## EXTRACTED MATERIAL

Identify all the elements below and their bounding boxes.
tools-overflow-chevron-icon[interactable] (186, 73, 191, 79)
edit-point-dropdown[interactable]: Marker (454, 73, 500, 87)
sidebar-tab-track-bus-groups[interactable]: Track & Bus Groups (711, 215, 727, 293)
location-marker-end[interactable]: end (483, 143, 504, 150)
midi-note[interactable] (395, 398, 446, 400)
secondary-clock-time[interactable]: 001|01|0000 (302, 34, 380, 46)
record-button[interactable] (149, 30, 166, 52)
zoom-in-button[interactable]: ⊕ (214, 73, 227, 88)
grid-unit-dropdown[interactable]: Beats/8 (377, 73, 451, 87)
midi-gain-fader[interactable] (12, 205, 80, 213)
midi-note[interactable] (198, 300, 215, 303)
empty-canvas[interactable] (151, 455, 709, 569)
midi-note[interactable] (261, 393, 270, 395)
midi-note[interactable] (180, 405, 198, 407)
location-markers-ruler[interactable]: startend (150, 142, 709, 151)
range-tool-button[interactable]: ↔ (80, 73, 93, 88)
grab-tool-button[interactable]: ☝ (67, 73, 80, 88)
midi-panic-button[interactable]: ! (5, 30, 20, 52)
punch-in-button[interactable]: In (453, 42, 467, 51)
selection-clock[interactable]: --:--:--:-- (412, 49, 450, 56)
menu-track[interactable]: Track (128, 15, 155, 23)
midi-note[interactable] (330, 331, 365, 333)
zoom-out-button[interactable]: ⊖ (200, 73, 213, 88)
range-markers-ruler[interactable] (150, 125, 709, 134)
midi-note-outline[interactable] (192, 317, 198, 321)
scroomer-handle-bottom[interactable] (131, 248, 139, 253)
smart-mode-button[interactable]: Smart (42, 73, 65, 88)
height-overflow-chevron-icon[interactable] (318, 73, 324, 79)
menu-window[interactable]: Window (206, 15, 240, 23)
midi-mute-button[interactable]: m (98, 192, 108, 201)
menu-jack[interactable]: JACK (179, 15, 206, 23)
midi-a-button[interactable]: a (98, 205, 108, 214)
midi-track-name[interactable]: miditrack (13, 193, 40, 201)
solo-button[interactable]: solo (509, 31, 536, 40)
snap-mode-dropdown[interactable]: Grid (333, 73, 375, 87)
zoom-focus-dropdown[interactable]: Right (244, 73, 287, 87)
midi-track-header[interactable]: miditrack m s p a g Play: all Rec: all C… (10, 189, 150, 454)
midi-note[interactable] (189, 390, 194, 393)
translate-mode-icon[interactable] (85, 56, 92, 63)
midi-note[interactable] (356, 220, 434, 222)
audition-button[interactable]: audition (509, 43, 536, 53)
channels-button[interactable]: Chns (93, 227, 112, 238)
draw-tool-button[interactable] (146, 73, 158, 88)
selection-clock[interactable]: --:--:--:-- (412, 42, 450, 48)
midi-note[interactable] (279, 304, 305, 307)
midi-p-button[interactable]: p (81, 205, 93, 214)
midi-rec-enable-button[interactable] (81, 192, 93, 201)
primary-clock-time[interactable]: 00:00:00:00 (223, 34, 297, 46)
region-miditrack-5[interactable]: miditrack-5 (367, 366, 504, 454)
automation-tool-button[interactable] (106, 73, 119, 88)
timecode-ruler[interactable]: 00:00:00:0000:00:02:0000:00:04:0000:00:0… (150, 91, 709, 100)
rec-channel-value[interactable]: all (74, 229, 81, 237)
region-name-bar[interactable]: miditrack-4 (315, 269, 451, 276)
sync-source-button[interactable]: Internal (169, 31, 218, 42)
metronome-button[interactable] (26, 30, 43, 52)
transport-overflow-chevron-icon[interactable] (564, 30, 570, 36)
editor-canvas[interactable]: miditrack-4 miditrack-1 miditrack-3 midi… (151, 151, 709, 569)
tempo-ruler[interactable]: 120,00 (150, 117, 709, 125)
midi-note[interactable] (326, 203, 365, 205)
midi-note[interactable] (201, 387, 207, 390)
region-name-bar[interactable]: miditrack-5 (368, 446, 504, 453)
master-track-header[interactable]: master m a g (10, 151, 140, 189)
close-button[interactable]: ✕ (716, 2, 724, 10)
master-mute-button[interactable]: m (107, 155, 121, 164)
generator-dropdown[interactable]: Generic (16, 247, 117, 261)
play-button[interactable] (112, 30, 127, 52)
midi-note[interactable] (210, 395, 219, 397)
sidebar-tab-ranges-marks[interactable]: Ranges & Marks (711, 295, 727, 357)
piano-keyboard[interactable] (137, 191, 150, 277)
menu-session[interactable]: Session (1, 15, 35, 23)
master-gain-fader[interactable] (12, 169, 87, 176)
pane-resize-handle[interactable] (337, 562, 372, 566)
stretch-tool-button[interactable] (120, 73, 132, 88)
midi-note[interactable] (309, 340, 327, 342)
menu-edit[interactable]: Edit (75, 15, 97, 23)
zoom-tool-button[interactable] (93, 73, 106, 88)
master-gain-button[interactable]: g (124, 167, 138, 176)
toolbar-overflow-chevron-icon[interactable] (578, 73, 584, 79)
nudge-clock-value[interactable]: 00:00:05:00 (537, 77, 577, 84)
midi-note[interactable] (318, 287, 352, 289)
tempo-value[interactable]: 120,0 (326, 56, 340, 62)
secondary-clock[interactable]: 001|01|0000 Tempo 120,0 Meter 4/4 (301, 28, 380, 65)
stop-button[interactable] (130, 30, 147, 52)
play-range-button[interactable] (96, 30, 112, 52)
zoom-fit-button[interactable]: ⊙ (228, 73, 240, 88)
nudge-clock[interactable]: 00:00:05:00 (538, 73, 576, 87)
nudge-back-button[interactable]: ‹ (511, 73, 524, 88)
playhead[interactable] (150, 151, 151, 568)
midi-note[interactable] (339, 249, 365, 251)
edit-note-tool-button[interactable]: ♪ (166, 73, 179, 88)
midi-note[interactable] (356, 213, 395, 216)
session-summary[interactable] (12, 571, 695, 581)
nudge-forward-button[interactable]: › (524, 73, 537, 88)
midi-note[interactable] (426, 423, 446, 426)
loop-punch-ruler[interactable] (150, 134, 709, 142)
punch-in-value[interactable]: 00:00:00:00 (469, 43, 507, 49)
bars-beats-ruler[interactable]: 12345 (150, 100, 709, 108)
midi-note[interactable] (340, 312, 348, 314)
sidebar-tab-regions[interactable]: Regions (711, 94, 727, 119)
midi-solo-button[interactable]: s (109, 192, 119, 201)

## ABOUT THIS EXERCISE
The expected answer is every line above in which the word "solo" appears.

## WRITTEN ANSWER
solo-button[interactable]: solo (509, 31, 536, 40)
midi-solo-button[interactable]: s (109, 192, 119, 201)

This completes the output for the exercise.